The players’ sexual orientation is thought to be an open, but closely guarded, secret within the game. The players refuse to come out publicly because they fear a backlash from fans and the media, according to the Guardian.
“Gay campaigners told the Observer that Clarke Carlisle, chairman of the Professional Footballers’ Association, had revealed that eight players had approached him to disclose that they were gay,” the report says. “Seven told him that the reason they would not reveal their sexual orientation publicly was not the reaction from the dressing room or club, but the potential reaction from the media and supporters. Chris Basiurski, chair of the Gay Football Supporters’ Network, said that, although progressive attitudes had begun to infiltrate the dressing room, the fear of how supporters would react remained a problem.
“‘The danger is not so much coming out, but what happens next,’ Basiurski said. ‘One of the problems Justin Fashanu found was that he was the first black millionaire player, and a lot of things were expected of him on the pitch at Nottingham Forest and it didn’t really work out. When that happened, the dressing room and the management used his sexuality as a thing to bash him with.’
“Basiurski said the organisation had heard reports of professional players whose sexuality was a secret guarded inside the game: ‘We have anecdotal evidence that players are out within their clubs and don’t have a problem.

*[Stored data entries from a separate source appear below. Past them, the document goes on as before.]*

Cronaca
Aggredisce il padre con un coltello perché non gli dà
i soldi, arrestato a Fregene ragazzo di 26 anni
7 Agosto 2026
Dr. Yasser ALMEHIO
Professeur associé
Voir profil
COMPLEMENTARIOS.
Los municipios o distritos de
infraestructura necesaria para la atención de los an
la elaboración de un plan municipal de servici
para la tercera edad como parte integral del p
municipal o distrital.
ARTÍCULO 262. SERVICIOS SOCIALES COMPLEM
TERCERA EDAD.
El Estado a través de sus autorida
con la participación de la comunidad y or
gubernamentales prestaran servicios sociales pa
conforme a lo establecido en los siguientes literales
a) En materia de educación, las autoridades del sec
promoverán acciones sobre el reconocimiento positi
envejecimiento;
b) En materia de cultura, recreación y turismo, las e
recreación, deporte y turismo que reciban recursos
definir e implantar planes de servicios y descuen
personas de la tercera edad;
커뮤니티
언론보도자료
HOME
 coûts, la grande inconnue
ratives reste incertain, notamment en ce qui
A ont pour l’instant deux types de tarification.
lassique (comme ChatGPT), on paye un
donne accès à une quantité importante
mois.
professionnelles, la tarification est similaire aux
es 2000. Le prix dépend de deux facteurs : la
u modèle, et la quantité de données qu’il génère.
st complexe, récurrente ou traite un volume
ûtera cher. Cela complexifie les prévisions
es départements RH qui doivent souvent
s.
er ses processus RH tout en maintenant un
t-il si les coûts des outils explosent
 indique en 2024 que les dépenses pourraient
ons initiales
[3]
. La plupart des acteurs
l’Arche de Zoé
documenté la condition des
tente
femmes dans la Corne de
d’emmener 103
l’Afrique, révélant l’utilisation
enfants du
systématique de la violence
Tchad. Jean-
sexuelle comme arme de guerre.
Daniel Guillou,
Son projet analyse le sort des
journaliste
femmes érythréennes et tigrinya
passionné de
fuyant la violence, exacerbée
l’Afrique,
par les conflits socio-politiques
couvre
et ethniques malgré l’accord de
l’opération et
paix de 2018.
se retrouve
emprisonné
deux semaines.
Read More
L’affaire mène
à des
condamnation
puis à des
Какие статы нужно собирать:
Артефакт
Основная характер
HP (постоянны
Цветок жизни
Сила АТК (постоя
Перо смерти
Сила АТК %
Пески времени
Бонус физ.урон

But we are trying to create an atmosphere for people to come out safely, but at the moment there is a big barrier. The fact is, we have never really tested the fans, both home or away, on this.’

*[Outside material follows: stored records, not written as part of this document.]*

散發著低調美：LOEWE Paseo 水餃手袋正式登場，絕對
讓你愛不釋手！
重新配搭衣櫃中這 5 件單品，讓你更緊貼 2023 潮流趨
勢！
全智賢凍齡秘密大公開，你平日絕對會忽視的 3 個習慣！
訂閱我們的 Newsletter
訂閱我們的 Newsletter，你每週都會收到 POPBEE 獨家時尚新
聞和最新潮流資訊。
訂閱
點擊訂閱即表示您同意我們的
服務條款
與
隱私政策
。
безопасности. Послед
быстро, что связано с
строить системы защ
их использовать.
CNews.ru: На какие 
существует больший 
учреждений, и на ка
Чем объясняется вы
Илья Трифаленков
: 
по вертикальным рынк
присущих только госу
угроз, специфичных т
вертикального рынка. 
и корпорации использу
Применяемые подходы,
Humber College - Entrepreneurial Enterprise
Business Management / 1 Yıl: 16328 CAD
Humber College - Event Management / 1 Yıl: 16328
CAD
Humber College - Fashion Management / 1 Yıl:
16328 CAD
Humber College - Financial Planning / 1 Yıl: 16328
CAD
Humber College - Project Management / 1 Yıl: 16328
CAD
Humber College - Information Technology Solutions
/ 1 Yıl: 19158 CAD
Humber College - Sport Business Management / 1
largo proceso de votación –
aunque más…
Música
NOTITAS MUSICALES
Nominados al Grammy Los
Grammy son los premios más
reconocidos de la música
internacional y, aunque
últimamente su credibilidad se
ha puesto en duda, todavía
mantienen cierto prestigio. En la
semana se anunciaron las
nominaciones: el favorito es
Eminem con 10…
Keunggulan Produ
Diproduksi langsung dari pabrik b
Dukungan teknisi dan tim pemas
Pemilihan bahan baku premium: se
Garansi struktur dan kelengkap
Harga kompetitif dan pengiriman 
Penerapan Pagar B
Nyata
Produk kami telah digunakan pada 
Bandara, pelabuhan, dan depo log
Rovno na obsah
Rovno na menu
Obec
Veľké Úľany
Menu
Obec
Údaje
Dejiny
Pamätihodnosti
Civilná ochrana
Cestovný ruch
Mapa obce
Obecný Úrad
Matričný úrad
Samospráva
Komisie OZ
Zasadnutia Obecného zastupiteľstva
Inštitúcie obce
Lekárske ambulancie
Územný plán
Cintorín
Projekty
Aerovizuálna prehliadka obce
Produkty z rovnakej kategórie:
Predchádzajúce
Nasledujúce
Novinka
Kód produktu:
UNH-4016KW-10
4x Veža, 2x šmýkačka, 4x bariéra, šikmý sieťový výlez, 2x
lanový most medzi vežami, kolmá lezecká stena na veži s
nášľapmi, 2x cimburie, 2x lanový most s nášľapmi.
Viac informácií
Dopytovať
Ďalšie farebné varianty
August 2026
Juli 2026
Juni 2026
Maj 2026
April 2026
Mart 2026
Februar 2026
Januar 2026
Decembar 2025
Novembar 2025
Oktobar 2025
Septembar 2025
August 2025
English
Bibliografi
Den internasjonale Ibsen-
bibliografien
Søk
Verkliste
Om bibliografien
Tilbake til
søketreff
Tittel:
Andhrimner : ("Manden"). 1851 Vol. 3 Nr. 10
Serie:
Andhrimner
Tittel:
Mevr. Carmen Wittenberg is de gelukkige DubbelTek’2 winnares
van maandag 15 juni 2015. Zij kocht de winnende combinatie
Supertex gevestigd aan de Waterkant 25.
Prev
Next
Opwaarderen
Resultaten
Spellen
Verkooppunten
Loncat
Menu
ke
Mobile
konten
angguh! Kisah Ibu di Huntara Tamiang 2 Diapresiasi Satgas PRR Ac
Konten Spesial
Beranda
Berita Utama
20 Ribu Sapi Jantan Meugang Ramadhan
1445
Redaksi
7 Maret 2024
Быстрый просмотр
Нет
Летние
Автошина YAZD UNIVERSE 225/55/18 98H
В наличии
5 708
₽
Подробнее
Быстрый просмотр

“‘The danger is what happens when a player comes out and gets loads of support and attention, but then start playing badly. The worry is that fans will start getting on their backs and they may lose the confidence of their manager and it could be connected to their sexuality.'”
In February former Leeds United winger Robbie Rogers revealed that he was gay before announcing his immediate retirement from the game. He became the first British-based soccer player to reveal his homosexuality since Fashanu in 1990. Rogers received an outpouring of support, and is thought to be considering resuming his career in Major League Soccer. Last week, NBA veteran Jason Colllins became the first active male North American professional athlete in a team sport to publicly reveal he is gay. The public’s reaction was largely positive as well.
Some segments of the British soccer community are keen to eliminate homophobia from the field and the stands. Arsenal has embraced the “Gay Gooners” — a LGBT supporters group — as it seeks to change attitudes toward homosexuality in British soccer and sports.
It’s feasible that, with enough support, the eight players will come out publicly and continue to pursue their careers to the best of their abilities. If and when that happens, others will be sure to follow in their footsteps and that change will reverberate in other parts of the world.